■ WORK TO BE COMPLETED ■
In the entries below, the word "ditapis" appears on some lines. Copy each of those lines.

(Page-level text extractions)
_ _ _ _ _
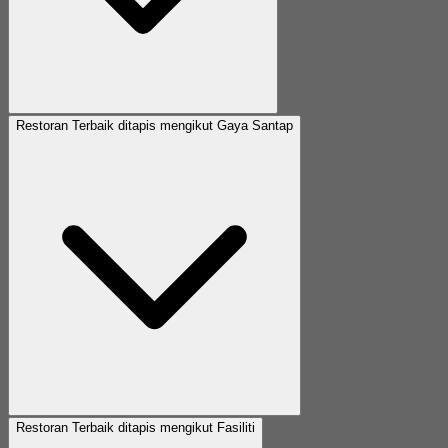
Restoran Terbaik ditapis mengikut Gaya Santap
Restoran Terbaik ditapis mengikut Fasiliti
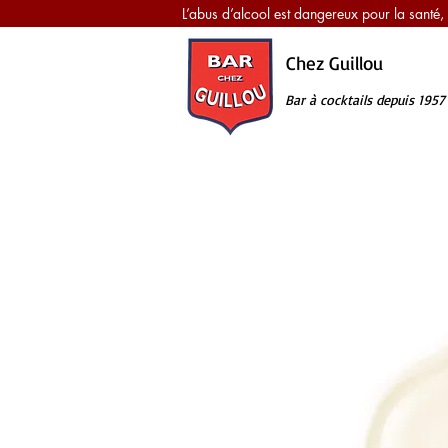
L’abus d’alcool est dangereux pour la sant
Chez Guillou
Bar à cocktails
depuis 1957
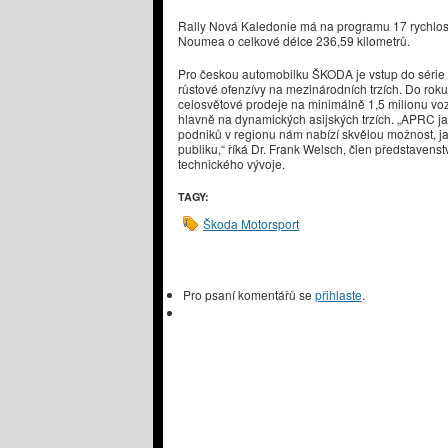
Rally Nová Kaledonie má na programu 17 rychlost
Noumea o celkové délce 236,59 kilometrů.
Pro českou automobilku ŠKODA je vstup do série
růstové ofenzívy na mezinárodních trzích. Do ro
celosvětové prodeje na minimálně 1,5 milionu vo
hlavně na dynamických asijských trzích. „APRC ja
podniků v regionu nám nabízí skvělou možnost, j
publiku,“ říká Dr. Frank Welsch, člen představen
technického vývoje.
TAGY:
Škoda Motorsport
Pro psaní komentářů se
přihlaste
.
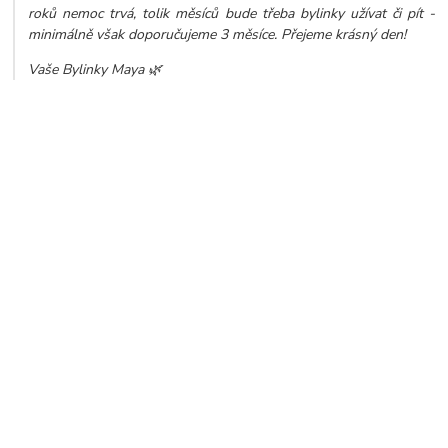
roků nemoc trvá, tolik měsíců bude třeba bylinky užívat či pít -
minimálně však doporučujeme 3 měsíce. Přejeme krásný den!
Vaše Bylinky Maya 🌿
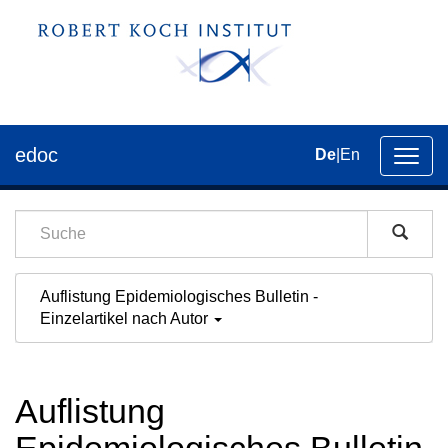
edoc
De
|
En
Umsch
der
Navig
Auflistung Epidemiologisches Bulletin -
Einzelartikel nach Autor
Auflistung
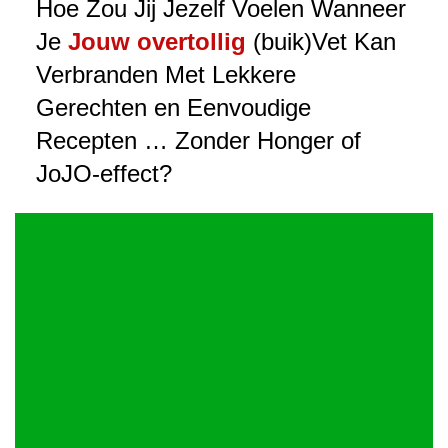
Hoe Zou Jij Jezelf Voelen Wanneer
Je
Jouw overtollig
(buik)Vet Kan
Verbranden Met Lekkere
Gerechten en Eenvoudige
Recepten … Zonder Honger of
JoJO-effect?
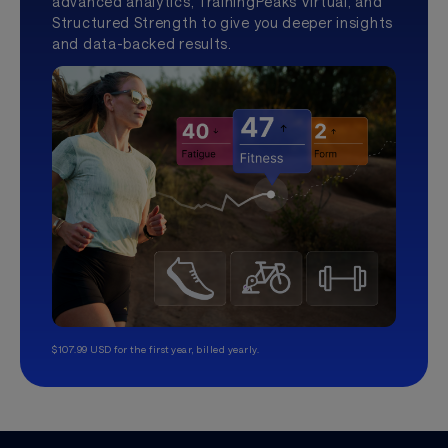
advanced analytics, TrainingPeaks Virtual, and
Structured Strength to give you deeper insights
and data-backed results.
$107.99 USD for the first year, billed yearly.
_ _ _ _ _
■ PROBLEM SOLUTION ■
Restoran Terbaik ditapis mengikut Gaya Santap
Restoran Terbaik ditapis mengikut Fasiliti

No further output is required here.